(Extracted page text data)
-=-=-=-=-

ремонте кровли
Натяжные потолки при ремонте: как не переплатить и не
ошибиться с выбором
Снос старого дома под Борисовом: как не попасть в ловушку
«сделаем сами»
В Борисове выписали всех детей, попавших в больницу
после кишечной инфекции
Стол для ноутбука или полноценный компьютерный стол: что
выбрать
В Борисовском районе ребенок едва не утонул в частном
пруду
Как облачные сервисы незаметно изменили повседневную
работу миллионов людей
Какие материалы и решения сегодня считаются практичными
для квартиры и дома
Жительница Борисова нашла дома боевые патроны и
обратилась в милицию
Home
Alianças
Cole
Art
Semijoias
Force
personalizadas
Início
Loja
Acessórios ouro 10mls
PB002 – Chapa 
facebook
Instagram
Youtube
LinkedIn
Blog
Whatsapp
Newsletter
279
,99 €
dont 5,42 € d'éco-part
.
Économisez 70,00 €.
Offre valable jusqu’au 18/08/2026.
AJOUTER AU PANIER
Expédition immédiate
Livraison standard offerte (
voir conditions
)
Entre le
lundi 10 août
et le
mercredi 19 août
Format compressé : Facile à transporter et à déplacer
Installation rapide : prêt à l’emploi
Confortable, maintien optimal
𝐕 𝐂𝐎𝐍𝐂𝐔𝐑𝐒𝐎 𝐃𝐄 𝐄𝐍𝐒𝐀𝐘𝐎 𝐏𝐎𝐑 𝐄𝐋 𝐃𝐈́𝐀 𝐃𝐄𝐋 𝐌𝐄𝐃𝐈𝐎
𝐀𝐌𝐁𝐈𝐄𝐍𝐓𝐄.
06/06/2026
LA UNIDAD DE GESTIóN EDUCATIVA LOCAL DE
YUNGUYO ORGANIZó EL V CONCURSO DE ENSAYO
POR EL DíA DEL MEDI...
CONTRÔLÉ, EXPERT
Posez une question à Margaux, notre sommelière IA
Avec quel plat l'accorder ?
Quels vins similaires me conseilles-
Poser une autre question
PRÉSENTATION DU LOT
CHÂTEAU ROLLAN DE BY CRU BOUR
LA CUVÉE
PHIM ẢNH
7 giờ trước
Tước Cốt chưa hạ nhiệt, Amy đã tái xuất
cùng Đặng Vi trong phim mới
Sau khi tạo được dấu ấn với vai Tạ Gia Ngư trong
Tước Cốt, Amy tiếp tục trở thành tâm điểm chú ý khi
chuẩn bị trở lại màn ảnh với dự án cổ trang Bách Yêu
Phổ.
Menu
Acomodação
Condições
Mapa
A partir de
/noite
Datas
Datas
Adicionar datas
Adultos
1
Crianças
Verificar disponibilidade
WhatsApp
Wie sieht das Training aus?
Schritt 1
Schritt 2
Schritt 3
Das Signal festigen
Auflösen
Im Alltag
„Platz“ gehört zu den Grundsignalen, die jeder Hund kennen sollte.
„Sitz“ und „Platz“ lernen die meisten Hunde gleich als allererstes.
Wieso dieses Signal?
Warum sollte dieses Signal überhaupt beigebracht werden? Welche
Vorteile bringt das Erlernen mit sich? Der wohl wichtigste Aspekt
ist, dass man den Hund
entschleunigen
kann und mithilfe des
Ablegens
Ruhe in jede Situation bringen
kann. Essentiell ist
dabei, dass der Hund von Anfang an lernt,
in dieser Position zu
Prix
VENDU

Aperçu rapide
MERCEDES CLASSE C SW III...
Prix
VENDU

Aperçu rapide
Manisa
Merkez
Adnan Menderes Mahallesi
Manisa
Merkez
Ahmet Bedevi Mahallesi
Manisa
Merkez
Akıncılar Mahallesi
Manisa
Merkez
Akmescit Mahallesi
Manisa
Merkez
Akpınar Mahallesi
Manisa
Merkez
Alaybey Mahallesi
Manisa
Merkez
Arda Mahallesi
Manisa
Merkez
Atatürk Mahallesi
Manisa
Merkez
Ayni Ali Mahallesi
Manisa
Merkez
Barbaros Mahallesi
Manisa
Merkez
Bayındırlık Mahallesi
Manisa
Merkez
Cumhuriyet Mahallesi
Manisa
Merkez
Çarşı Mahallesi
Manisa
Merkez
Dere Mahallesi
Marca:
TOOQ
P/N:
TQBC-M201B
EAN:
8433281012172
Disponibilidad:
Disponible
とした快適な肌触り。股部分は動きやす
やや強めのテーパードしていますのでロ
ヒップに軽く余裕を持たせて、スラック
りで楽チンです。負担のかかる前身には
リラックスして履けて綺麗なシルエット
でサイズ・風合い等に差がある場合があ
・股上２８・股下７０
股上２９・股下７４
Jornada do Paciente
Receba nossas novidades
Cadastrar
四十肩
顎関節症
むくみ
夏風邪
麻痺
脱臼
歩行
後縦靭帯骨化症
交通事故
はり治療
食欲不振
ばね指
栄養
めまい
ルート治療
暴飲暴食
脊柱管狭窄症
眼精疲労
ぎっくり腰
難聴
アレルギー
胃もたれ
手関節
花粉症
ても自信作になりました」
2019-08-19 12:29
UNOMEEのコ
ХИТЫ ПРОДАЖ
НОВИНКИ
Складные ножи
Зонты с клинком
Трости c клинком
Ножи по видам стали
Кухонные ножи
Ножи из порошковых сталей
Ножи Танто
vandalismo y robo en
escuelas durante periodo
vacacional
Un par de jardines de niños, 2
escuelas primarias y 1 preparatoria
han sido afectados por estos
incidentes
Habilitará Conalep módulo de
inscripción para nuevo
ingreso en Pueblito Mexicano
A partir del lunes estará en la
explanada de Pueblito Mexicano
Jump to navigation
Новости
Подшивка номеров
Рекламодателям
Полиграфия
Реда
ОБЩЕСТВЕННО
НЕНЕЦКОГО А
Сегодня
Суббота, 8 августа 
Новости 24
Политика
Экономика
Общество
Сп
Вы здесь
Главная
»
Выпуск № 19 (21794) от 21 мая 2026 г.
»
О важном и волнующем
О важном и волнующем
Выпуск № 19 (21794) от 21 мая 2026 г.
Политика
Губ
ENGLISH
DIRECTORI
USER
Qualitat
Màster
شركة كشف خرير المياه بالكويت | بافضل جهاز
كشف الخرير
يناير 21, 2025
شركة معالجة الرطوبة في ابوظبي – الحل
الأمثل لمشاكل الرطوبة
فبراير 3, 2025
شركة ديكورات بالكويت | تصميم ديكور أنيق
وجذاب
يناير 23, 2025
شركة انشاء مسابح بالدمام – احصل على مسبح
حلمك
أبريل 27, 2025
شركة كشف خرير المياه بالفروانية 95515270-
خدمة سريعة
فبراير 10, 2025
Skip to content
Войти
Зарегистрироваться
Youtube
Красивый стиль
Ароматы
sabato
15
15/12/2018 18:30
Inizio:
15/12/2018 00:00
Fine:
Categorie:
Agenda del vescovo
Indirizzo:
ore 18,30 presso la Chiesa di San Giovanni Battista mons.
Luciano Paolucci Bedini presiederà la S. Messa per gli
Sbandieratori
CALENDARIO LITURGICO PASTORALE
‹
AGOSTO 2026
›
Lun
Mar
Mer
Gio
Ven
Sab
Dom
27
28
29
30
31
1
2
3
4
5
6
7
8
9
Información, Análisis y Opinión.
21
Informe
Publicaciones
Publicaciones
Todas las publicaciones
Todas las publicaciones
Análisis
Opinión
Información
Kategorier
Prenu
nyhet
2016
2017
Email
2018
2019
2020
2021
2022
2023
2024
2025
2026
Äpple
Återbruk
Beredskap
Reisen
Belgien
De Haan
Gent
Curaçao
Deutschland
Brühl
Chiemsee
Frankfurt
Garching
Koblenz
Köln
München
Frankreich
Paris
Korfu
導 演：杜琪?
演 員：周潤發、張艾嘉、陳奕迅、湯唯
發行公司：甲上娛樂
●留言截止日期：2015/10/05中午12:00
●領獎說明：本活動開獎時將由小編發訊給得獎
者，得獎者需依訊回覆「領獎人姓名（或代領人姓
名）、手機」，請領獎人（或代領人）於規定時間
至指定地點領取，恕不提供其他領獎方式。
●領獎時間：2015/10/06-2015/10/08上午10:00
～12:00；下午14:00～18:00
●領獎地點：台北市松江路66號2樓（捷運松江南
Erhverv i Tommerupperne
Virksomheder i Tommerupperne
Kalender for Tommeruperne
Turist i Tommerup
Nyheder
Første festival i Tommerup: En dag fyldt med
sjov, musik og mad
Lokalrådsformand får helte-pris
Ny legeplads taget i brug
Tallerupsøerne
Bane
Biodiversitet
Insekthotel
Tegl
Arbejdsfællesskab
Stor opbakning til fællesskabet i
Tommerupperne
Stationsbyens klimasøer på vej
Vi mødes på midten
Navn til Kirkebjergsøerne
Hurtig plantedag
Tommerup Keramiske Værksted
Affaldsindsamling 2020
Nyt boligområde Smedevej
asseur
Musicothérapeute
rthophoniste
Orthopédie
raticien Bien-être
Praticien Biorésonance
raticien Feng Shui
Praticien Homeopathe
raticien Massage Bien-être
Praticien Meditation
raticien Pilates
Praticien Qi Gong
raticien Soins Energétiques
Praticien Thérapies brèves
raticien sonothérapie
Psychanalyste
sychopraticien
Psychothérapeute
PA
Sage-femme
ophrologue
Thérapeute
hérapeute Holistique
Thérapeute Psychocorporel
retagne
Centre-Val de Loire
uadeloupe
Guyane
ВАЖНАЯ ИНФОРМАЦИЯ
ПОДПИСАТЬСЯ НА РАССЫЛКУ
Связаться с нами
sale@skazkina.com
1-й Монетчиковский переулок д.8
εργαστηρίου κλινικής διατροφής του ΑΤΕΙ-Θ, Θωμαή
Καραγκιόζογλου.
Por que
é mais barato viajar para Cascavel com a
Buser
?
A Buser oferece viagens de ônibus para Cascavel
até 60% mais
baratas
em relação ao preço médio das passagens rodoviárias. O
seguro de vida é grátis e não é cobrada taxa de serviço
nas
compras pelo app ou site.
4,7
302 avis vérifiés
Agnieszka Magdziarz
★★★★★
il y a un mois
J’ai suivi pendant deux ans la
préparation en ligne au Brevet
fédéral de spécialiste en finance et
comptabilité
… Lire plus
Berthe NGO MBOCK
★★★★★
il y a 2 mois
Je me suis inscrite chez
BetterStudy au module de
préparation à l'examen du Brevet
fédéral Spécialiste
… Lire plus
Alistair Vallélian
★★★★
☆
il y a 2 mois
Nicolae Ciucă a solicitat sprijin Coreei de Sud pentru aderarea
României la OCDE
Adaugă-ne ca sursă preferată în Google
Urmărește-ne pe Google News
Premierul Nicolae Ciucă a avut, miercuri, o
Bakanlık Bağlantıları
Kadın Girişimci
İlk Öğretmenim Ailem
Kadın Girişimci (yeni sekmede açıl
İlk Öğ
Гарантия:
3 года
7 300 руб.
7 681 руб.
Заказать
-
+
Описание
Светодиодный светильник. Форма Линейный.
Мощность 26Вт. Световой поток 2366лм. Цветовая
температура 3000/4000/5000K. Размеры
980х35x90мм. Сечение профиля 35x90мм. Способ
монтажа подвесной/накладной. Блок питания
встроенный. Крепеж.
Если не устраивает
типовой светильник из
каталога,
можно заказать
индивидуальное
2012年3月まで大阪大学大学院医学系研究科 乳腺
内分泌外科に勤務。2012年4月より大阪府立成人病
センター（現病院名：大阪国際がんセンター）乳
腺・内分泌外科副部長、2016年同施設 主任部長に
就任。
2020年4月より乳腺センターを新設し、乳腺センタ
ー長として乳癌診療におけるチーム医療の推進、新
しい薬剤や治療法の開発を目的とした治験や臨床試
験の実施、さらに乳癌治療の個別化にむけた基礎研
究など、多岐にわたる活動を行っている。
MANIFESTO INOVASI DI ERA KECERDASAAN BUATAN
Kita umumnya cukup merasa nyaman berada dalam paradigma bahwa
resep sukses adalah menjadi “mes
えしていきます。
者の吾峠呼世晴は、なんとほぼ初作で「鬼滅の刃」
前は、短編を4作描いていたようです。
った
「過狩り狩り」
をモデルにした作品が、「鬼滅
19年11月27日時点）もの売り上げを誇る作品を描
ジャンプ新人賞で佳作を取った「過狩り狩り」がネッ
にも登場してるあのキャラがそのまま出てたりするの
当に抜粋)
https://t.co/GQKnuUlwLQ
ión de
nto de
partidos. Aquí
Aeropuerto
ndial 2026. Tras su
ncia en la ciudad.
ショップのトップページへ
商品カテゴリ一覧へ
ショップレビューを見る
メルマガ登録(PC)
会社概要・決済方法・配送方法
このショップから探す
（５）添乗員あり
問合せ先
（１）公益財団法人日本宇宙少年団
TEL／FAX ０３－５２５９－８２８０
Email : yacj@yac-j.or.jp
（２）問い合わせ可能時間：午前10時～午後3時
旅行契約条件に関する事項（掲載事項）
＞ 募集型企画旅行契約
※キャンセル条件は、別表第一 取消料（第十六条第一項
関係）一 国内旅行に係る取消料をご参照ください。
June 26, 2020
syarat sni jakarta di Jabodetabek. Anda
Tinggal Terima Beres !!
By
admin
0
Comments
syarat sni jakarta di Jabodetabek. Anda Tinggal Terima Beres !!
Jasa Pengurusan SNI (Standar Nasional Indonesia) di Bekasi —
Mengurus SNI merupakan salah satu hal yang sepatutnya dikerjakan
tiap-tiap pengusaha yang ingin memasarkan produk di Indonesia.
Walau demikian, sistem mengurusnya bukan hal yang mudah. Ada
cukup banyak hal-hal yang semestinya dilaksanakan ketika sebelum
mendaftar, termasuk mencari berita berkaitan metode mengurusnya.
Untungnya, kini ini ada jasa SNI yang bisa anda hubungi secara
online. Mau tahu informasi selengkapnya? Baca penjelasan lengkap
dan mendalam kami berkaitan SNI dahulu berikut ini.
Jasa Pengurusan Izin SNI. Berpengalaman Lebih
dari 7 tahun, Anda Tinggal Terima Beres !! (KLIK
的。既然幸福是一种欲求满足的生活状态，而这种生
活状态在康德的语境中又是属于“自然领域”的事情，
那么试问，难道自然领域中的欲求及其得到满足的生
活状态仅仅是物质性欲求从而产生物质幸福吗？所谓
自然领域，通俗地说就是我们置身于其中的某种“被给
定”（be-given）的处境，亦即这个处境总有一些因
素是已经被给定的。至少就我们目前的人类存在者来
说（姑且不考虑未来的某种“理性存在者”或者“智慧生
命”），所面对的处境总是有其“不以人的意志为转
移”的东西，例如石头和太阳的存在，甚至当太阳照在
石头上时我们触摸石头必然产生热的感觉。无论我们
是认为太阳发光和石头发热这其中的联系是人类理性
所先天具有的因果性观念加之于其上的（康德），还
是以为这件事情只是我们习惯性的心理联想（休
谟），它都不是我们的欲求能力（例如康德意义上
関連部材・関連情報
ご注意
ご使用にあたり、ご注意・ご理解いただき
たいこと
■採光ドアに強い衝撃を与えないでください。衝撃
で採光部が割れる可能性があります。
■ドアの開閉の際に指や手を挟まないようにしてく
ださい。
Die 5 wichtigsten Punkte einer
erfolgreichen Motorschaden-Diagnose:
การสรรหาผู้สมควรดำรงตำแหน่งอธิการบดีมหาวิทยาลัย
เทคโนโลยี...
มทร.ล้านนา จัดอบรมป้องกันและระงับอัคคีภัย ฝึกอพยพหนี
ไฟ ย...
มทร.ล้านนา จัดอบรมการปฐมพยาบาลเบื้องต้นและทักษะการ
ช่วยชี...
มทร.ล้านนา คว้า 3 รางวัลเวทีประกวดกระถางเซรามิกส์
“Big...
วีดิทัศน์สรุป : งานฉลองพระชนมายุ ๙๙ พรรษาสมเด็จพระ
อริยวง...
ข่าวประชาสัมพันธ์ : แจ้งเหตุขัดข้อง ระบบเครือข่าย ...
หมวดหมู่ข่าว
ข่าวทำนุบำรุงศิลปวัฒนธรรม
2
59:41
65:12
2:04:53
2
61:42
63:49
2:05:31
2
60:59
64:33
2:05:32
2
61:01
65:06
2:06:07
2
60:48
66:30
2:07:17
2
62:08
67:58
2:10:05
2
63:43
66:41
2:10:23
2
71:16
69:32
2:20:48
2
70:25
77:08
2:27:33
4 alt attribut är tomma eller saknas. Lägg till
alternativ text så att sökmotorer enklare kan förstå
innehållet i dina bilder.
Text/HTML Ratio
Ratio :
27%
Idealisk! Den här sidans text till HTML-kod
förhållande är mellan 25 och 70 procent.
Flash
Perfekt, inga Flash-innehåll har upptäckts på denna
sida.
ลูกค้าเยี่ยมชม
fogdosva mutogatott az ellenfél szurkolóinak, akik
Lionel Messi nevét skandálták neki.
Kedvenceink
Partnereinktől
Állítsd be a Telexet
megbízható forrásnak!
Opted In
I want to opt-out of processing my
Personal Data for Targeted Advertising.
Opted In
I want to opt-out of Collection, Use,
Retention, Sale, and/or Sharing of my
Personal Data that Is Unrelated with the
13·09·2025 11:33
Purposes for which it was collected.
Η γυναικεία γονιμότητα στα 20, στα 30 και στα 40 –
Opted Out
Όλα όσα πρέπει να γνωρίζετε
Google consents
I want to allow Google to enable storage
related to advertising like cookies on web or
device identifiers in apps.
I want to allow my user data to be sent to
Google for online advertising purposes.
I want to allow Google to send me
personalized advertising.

-=-=-=-=-

### WHAT YOU HAVE TO DO
Which lines in the records above contain the word "Jabodetabek"? Copy each one.

### WRITTEN REPLY
syarat sni jakarta di Jabodetabek. Anda
syarat sni jakarta di Jabodetabek. Anda Tinggal Terima Beres !!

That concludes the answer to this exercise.